Certainly monks went too far in many cases, and also seem to miss the point: by completely abstaining from material things, they made material things the measure.
At the same time, they knew material things were a hindrance to true worship of God. You cannot serve God and mammon. They knew this. Did they end up worshipping God truly? I guess that’s for God to decide.
These guys seem even more foreign and ridiculous to modern Christians because we are so comfortable with material things. “What’s the big deal? Everyone has this stuff.” But that’s exactly why they went to the desert!
Here are a few quotes from Richard Foster’s book Freedom of Simplicity about them:
“The Desert Fathers renounced things in order to know what it meant to have the single eye of simplicity toward God. They were the Athletae Dei, the athletes of God, who sought to strip away all hindrances. There is no question that there were excesses in the monasticism of the Desert Fathers, but no more so than the excesses evidenced in the Church of today in the opposite direction.”

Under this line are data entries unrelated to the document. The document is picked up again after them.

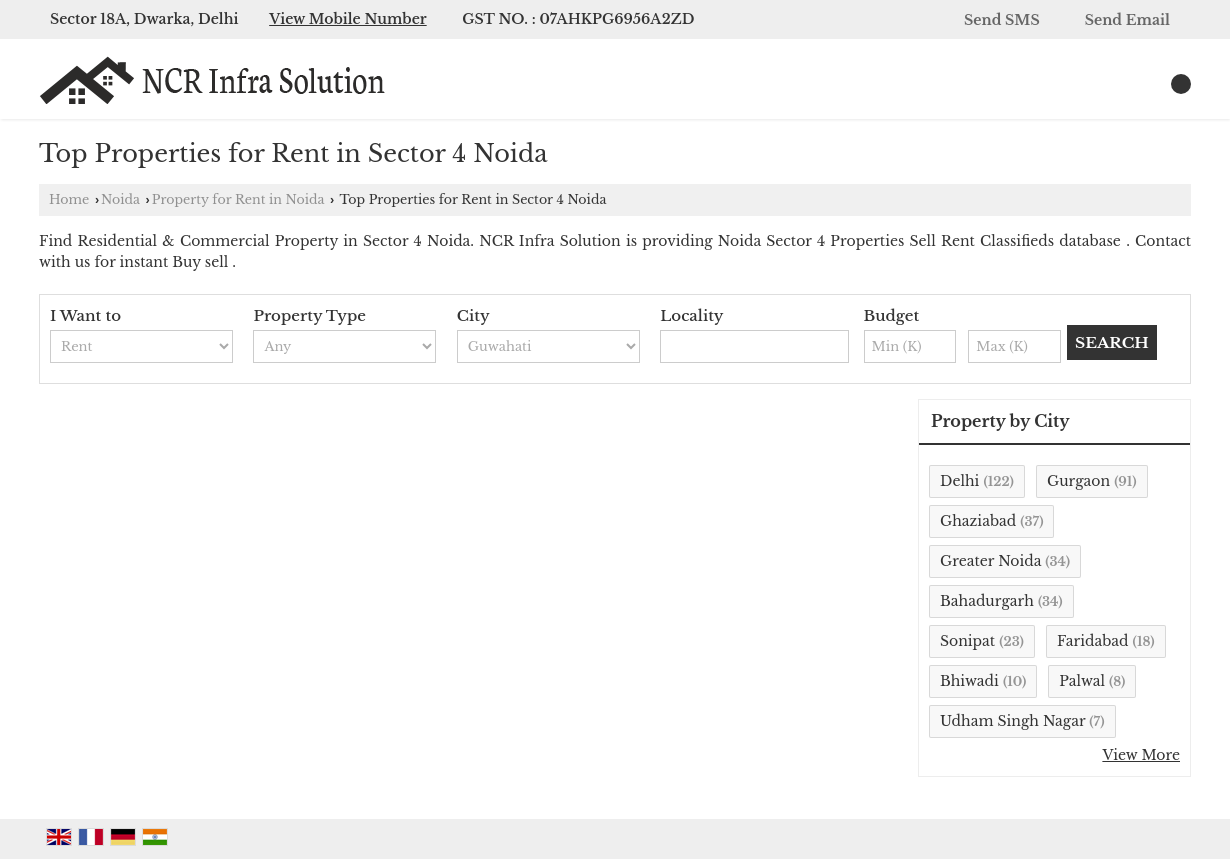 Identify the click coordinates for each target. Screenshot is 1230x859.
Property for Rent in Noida (238, 199)
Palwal (1082, 681)
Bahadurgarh (987, 601)
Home (69, 199)
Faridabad (1093, 641)
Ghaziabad (978, 521)
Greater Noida (990, 561)
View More (1141, 755)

Point being: They went as far into simplicity as we are into excess. Which one is better? Probably both wrong, but one at least was attempting to deal with it. We are told in Hebrews 12 to run with patience the race set before us, this is done by laying aside every weight and sin that besets us. Every weight is probably material stuff/mammon.
“Detachment frees us from the control of others. No longer can we be manipulated by people who hold our livelihoods in their hands. Things do not entice our imagination; people do not dominate our destinies.”
I believe this is true. This is especially true in terms of debt. Proverbs says that who we are indebted to, we are slaves to. Whether actually financially in debt, or in debt because of our lustful cravings for more stuff, both enslave us.
The fact that monks went too far and whatever spiritual gain they made seems mostly achieved for their own benefit not anyone else’s, doesn’t mean they didn’t have a point.
Hebrews 12:1 is in the Bible. We have made too much peace with the world, and because of that are carrying around way too many worldly concerns that are impeding our progress in Christlikeness.